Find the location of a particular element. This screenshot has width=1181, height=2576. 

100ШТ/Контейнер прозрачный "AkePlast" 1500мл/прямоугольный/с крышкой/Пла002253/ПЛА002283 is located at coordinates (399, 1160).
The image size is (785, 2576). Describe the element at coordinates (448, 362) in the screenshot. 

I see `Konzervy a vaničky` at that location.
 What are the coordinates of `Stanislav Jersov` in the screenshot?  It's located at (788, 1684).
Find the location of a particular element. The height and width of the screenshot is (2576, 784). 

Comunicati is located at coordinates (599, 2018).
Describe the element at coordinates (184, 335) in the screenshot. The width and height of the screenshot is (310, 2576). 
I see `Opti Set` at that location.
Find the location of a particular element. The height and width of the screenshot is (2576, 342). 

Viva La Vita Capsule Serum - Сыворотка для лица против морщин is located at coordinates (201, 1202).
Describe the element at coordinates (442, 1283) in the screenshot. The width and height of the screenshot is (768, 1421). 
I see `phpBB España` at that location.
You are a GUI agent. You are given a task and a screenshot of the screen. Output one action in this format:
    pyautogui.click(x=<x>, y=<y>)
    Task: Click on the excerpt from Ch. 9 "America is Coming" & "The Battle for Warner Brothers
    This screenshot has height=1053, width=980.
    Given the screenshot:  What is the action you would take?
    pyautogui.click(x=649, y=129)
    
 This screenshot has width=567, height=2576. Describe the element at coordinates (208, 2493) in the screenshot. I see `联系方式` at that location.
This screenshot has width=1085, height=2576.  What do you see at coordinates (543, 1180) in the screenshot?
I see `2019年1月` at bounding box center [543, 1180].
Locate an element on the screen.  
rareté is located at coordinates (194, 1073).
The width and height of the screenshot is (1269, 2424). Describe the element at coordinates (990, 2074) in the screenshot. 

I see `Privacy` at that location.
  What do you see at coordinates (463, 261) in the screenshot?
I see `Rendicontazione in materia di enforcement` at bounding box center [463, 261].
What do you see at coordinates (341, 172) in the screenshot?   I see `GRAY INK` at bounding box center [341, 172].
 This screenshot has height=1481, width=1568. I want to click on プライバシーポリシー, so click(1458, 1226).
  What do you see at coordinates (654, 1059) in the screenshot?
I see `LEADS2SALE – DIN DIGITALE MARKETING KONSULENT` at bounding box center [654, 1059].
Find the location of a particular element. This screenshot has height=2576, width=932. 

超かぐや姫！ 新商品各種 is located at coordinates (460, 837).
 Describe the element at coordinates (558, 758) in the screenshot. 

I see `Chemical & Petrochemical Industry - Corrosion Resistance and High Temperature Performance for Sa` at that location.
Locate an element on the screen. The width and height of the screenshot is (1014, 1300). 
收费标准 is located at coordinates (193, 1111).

> [WHAT YOU SHOULD DO]: Reproduce the whole listing above, word for word.

> [RESULT OF THIS EXERCISE]:
Find the location of a particular element. This screenshot has width=1181, height=2576. 

100ШТ/Контейнер прозрачный "AkePlast" 1500мл/прямоугольный/с крышкой/Пла002253/ПЛА002283 is located at coordinates (399, 1160).
The image size is (785, 2576). Describe the element at coordinates (448, 362) in the screenshot. 

I see `Konzervy a vaničky` at that location.
 What are the coordinates of `Stanislav Jersov` in the screenshot?  It's located at (788, 1684).
Find the location of a particular element. The height and width of the screenshot is (2576, 784). 

Comunicati is located at coordinates (599, 2018).
Describe the element at coordinates (184, 335) in the screenshot. The width and height of the screenshot is (310, 2576). 
I see `Opti Set` at that location.
Find the location of a particular element. The height and width of the screenshot is (2576, 342). 

Viva La Vita Capsule Serum - Сыворотка для лица против морщин is located at coordinates (201, 1202).
Describe the element at coordinates (442, 1283) in the screenshot. The width and height of the screenshot is (768, 1421). 
I see `phpBB España` at that location.
You are a GUI agent. You are given a task and a screenshot of the screen. Output one action in this format:
    pyautogui.click(x=<x>, y=<y>)
    Task: Click on the excerpt from Ch. 9 "America is Coming" & "The Battle for Warner Brothers
    This screenshot has height=1053, width=980.
    Given the screenshot:  What is the action you would take?
    pyautogui.click(x=649, y=129)
    
 This screenshot has width=567, height=2576. Describe the element at coordinates (208, 2493) in the screenshot. I see `联系方式` at that location.
This screenshot has width=1085, height=2576.  What do you see at coordinates (543, 1180) in the screenshot?
I see `2019年1月` at bounding box center [543, 1180].
Locate an element on the screen.  
rareté is located at coordinates (194, 1073).
The width and height of the screenshot is (1269, 2424). Describe the element at coordinates (990, 2074) in the screenshot. 

I see `Privacy` at that location.
  What do you see at coordinates (463, 261) in the screenshot?
I see `Rendicontazione in materia di enforcement` at bounding box center [463, 261].
What do you see at coordinates (341, 172) in the screenshot?   I see `GRAY INK` at bounding box center [341, 172].
 This screenshot has height=1481, width=1568. I want to click on プライバシーポリシー, so click(1458, 1226).
  What do you see at coordinates (654, 1059) in the screenshot?
I see `LEADS2SALE – DIN DIGITALE MARKETING KONSULENT` at bounding box center [654, 1059].
Find the location of a particular element. This screenshot has height=2576, width=932. 

超かぐや姫！ 新商品各種 is located at coordinates (460, 837).
 Describe the element at coordinates (558, 758) in the screenshot. 

I see `Chemical & Petrochemical Industry - Corrosion Resistance and High Temperature Performance for Sa` at that location.
Locate an element on the screen. The width and height of the screenshot is (1014, 1300). 
收费标准 is located at coordinates (193, 1111).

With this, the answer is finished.